FORM OF NOTE

Published on September 20, 1999



Exhibit (4)(b)


THIS MITTS SECURITY IS A GLOBAL SECURITY WITHIN THE MEANING OF THE INDENTURE
HEREINAFTER REFERRED TO AND IS REGISTERED IN THE NAME OF A DEPOSITORY OR A
NOMINEE THEREOF. UNLESS AND UNTIL IT IS EXCHANGED IN WHOLE OR IN PART FOR MITTS
SECURITIES IN CERTIFICATED FORM, THIS MITTS SECURITY MAY NOT BE TRANSFERRED
EXCEPT AS A WHOLE BY THE DEPOSITORY TRUST COMPANY, A NEW YORK CORPORATION
("DTC"), TO A NOMINEE OF DTC OR BY DTC OR ANY SUCH NOMINEE TO A SUCCESSOR
DEPOSITORY OR A NOMINEE OF SUCH SUCCESSOR DEPOSITORY. UNLESS THIS MITTS
SECURITY IS PRESENTED BY AN AUTHORIZED REPRESENTATIVE OF DTC TO MERRILL LYNCH &
CO., INC. OR ITS AGENT FOR REGISTRATION OF TRANSFER, EXCHANGE OR PAYMENT, AND
ANY MITTS SECURITY ISSUED IS REGISTERED IN THE NAME OF CEDE & CO. OR IN SUCH
OTHER NAME AS REQUESTED BY AN AUTHORIZED REPRESENTATIVE OF DTC (AND ANY PAYMENT
IS MADE TO CEDE & CO. OR TO SUCH OTHER ENTITY AS IS REQUESTED BY AN AUTHORIZED
REPRESENTATIVE OF DTC), ANY TRANSFER, PLEDGE OR OTHER USE HEREOF FOR VALUE OR
OTHERWISE BY OR TO ANY PERSON IS WRONGFUL INASMUCH AS THE REGISTERED OWNER
HEREOF, CEDE & CO., HAS AN INTEREST HEREIN.

No. R- 4,400,000 Units
CUSIP 590188 348 (Each Unit representing $10 principal
amount of MITTS Securities)


MERRILL LYNCH & CO., INC.
Energy Select Sector SPDR(R) Fund Market Index Target-Term Securities(R)
due September 20, 2006
("MITTS(R) Securities")


Merrill Lynch & Co., Inc., a Delaware corporation (hereinafter referred to
as the "Company", which term includes any successor corporation under the
Indenture herein referred to), for value received, hereby promises to pay to
CEDE & CO., or registered assigns, the principal sum of FORTY FOUR MILLION
DOLLARS ($44,000,000) (the "Principal Amount") plus the Supplemental Redemption
Amount, as defined below, on September 20, 2006 (the "Stated Maturity").

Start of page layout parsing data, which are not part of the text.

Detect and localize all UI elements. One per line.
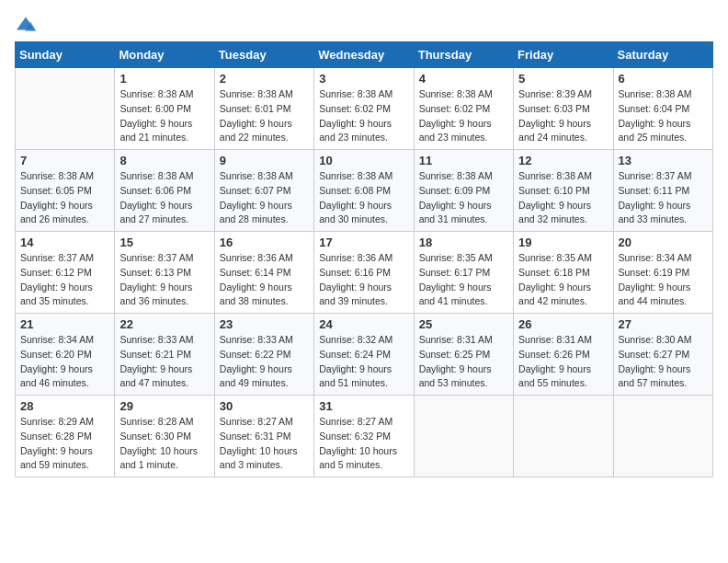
week-row-1: 1 Sunrise: 8:38 AMSunset: 6:00 PMDayligh… bbox=[16, 68, 713, 150]
day-cell: 26 Sunrise: 8:31 AMSunset: 6:26 PMDaylig… bbox=[514, 314, 613, 396]
day-number: 30 bbox=[220, 399, 309, 413]
day-number: 17 bbox=[319, 236, 408, 249]
day-number: 3 bbox=[319, 72, 408, 86]
day-cell: 3 Sunrise: 8:38 AMSunset: 6:02 PMDayligh… bbox=[314, 68, 414, 150]
day-number: 25 bbox=[419, 317, 508, 331]
day-number: 24 bbox=[319, 317, 408, 331]
day-info: Sunrise: 8:38 AMSunset: 6:08 PMDaylight:… bbox=[319, 169, 408, 227]
day-info: Sunrise: 8:35 AMSunset: 6:17 PMDaylight:… bbox=[419, 251, 508, 309]
day-info: Sunrise: 8:34 AMSunset: 6:20 PMDaylight:… bbox=[20, 333, 109, 391]
day-info: Sunrise: 8:38 AMSunset: 6:09 PMDaylight:… bbox=[419, 169, 508, 227]
day-info: Sunrise: 8:28 AMSunset: 6:30 PMDaylight:… bbox=[119, 415, 209, 473]
weekday-wednesday: Wednesday bbox=[314, 42, 414, 68]
day-info: Sunrise: 8:32 AMSunset: 6:24 PMDaylight:… bbox=[319, 333, 408, 391]
day-cell: 5 Sunrise: 8:39 AMSunset: 6:03 PMDayligh… bbox=[514, 68, 613, 150]
day-number: 7 bbox=[20, 154, 109, 167]
day-number: 31 bbox=[319, 399, 408, 413]
weekday-saturday: Saturday bbox=[613, 42, 712, 68]
day-number: 8 bbox=[119, 154, 209, 167]
day-info: Sunrise: 8:38 AMSunset: 6:04 PMDaylight:… bbox=[619, 87, 708, 145]
day-number: 29 bbox=[119, 399, 209, 413]
day-info: Sunrise: 8:29 AMSunset: 6:28 PMDaylight:… bbox=[20, 415, 109, 473]
day-cell: 13 Sunrise: 8:37 AMSunset: 6:11 PMDaylig… bbox=[613, 150, 712, 232]
day-number: 14 bbox=[20, 236, 109, 249]
day-cell bbox=[514, 396, 613, 477]
weekday-thursday: Thursday bbox=[414, 42, 513, 68]
weekday-friday: Friday bbox=[514, 42, 613, 68]
day-info: Sunrise: 8:31 AMSunset: 6:26 PMDaylight:… bbox=[518, 333, 608, 391]
day-cell: 9 Sunrise: 8:38 AMSunset: 6:07 PMDayligh… bbox=[214, 150, 313, 232]
day-info: Sunrise: 8:37 AMSunset: 6:13 PMDaylight:… bbox=[119, 251, 209, 309]
day-cell: 11 Sunrise: 8:38 AMSunset: 6:09 PMDaylig… bbox=[414, 150, 513, 232]
day-number: 9 bbox=[220, 154, 309, 167]
day-number: 15 bbox=[119, 236, 209, 249]
day-cell: 8 Sunrise: 8:38 AMSunset: 6:06 PMDayligh… bbox=[115, 150, 214, 232]
weekday-monday: Monday bbox=[115, 42, 214, 68]
week-row-3: 14 Sunrise: 8:37 AMSunset: 6:12 PMDaylig… bbox=[16, 232, 713, 314]
day-cell bbox=[414, 396, 513, 477]
day-cell: 24 Sunrise: 8:32 AMSunset: 6:24 PMDaylig… bbox=[314, 314, 414, 396]
logo-icon bbox=[15, 16, 37, 34]
day-number: 23 bbox=[220, 317, 309, 331]
weekday-header: SundayMondayTuesdayWednesdayThursdayFrid… bbox=[16, 42, 713, 68]
day-info: Sunrise: 8:27 AMSunset: 6:31 PMDaylight:… bbox=[220, 415, 309, 473]
day-info: Sunrise: 8:27 AMSunset: 6:32 PMDaylight:… bbox=[319, 415, 408, 473]
day-cell: 21 Sunrise: 8:34 AMSunset: 6:20 PMDaylig… bbox=[16, 314, 115, 396]
day-info: Sunrise: 8:34 AMSunset: 6:19 PMDaylight:… bbox=[619, 251, 708, 309]
day-cell bbox=[613, 396, 712, 477]
day-cell: 15 Sunrise: 8:37 AMSunset: 6:13 PMDaylig… bbox=[115, 232, 214, 314]
day-cell: 7 Sunrise: 8:38 AMSunset: 6:05 PMDayligh… bbox=[16, 150, 115, 232]
day-cell: 20 Sunrise: 8:34 AMSunset: 6:19 PMDaylig… bbox=[613, 232, 712, 314]
logo bbox=[15, 15, 40, 34]
day-cell: 12 Sunrise: 8:38 AMSunset: 6:10 PMDaylig… bbox=[514, 150, 613, 232]
day-cell: 28 Sunrise: 8:29 AMSunset: 6:28 PMDaylig… bbox=[16, 396, 115, 477]
day-number: 26 bbox=[518, 317, 608, 331]
day-info: Sunrise: 8:39 AMSunset: 6:03 PMDaylight:… bbox=[518, 87, 608, 145]
week-row-4: 21 Sunrise: 8:34 AMSunset: 6:20 PMDaylig… bbox=[16, 314, 713, 396]
day-number: 22 bbox=[119, 317, 209, 331]
day-number: 18 bbox=[419, 236, 508, 249]
day-number: 27 bbox=[619, 317, 708, 331]
day-cell: 31 Sunrise: 8:27 AMSunset: 6:32 PMDaylig… bbox=[314, 396, 414, 477]
day-cell: 25 Sunrise: 8:31 AMSunset: 6:25 PMDaylig… bbox=[414, 314, 513, 396]
day-number: 2 bbox=[220, 72, 309, 86]
day-info: Sunrise: 8:38 AMSunset: 6:06 PMDaylight:… bbox=[119, 169, 209, 227]
day-info: Sunrise: 8:36 AMSunset: 6:14 PMDaylight:… bbox=[220, 251, 309, 309]
day-info: Sunrise: 8:33 AMSunset: 6:21 PMDaylight:… bbox=[119, 333, 209, 391]
day-cell: 4 Sunrise: 8:38 AMSunset: 6:02 PMDayligh… bbox=[414, 68, 513, 150]
day-cell: 23 Sunrise: 8:33 AMSunset: 6:22 PMDaylig… bbox=[214, 314, 313, 396]
day-number: 19 bbox=[518, 236, 608, 249]
day-number: 5 bbox=[518, 72, 608, 86]
day-cell: 27 Sunrise: 8:30 AMSunset: 6:27 PMDaylig… bbox=[613, 314, 712, 396]
day-info: Sunrise: 8:38 AMSunset: 6:00 PMDaylight:… bbox=[119, 87, 209, 145]
day-cell: 2 Sunrise: 8:38 AMSunset: 6:01 PMDayligh… bbox=[214, 68, 313, 150]
day-info: Sunrise: 8:38 AMSunset: 6:01 PMDaylight:… bbox=[220, 87, 309, 145]
day-number: 4 bbox=[419, 72, 508, 86]
week-row-5: 28 Sunrise: 8:29 AMSunset: 6:28 PMDaylig… bbox=[16, 396, 713, 477]
day-cell bbox=[16, 68, 115, 150]
day-cell: 1 Sunrise: 8:38 AMSunset: 6:00 PMDayligh… bbox=[115, 68, 214, 150]
day-info: Sunrise: 8:38 AMSunset: 6:05 PMDaylight:… bbox=[20, 169, 109, 227]
day-number: 10 bbox=[319, 154, 408, 167]
day-info: Sunrise: 8:38 AMSunset: 6:07 PMDaylight:… bbox=[220, 169, 309, 227]
day-cell: 18 Sunrise: 8:35 AMSunset: 6:17 PMDaylig… bbox=[414, 232, 513, 314]
calendar-table: SundayMondayTuesdayWednesdayThursdayFrid… bbox=[15, 41, 713, 477]
weekday-tuesday: Tuesday bbox=[214, 42, 313, 68]
day-number: 1 bbox=[119, 72, 209, 86]
day-cell: 16 Sunrise: 8:36 AMSunset: 6:14 PMDaylig… bbox=[214, 232, 313, 314]
weekday-sunday: Sunday bbox=[16, 42, 115, 68]
day-number: 21 bbox=[20, 317, 109, 331]
day-info: Sunrise: 8:37 AMSunset: 6:12 PMDaylight:… bbox=[20, 251, 109, 309]
day-cell: 22 Sunrise: 8:33 AMSunset: 6:21 PMDaylig… bbox=[115, 314, 214, 396]
day-info: Sunrise: 8:38 AMSunset: 6:10 PMDaylight:… bbox=[518, 169, 608, 227]
day-cell: 17 Sunrise: 8:36 AMSunset: 6:16 PMDaylig… bbox=[314, 232, 414, 314]
day-number: 16 bbox=[220, 236, 309, 249]
day-number: 20 bbox=[619, 236, 708, 249]
day-info: Sunrise: 8:38 AMSunset: 6:02 PMDaylight:… bbox=[319, 87, 408, 145]
day-info: Sunrise: 8:31 AMSunset: 6:25 PMDaylight:… bbox=[419, 333, 508, 391]
day-number: 28 bbox=[20, 399, 109, 413]
day-cell: 6 Sunrise: 8:38 AMSunset: 6:04 PMDayligh… bbox=[613, 68, 712, 150]
day-info: Sunrise: 8:38 AMSunset: 6:02 PMDaylight:… bbox=[419, 87, 508, 145]
day-cell: 30 Sunrise: 8:27 AMSunset: 6:31 PMDaylig… bbox=[214, 396, 313, 477]
day-cell: 19 Sunrise: 8:35 AMSunset: 6:18 PMDaylig… bbox=[514, 232, 613, 314]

Payment or delivery of the Principal Amount and the Supplemental Redemption
Amount and any interest on any overdue amount thereof with respect to this
Security shall be made at the office or agency of the Company maintained for
that purpose in the Borough of Manhattan, The City of New York, in the
consideration specified below, or in such coin or currency of the United States
of America as at the time of payment is legal tender for payment of public and
private debts.

This MITTS Security is one of the series of Energy Select Sector SPDR Fund
Market Index Target-Term Securities due September 20, 2006.

At maturity, a beneficial owner of a MITTS Security will be entitled to
receive the number of shares of the Energy Select Sector SPDR Fund (the "Energy
SPDR Fund") (or cash with an equal value) equal in value (determined based on
the Ending Value (as defined below)) to the Principal Amount of such MITTS
Security plus the Supplemental Redemption Amount, if any, all as provided below.
The amount to be paid by the Company to any holder of the MITTS Securities on
the maturity date will be aggregated based on the total number of units then
held by such holder and rounded to the nearest cent. If the Adjusted Ending
Value (as defined below) does not exceed the Starting Value (as defined below),
a Holder of a MITTS Security will be entitled to receive only the number of
shares of the Energy SPDR Fund (or cash with an equal value) equal in value
(determined based on the Ending Value) to the Principal Amount of such MITTS
Security.

If the Company chooses to deliver shares of the Energy SPDR Funds to the
holders hereof at the Stated Maturity, the Company or one of its affiliates will
deliver such shares that are then newly issued by the Energy SPDR Fund.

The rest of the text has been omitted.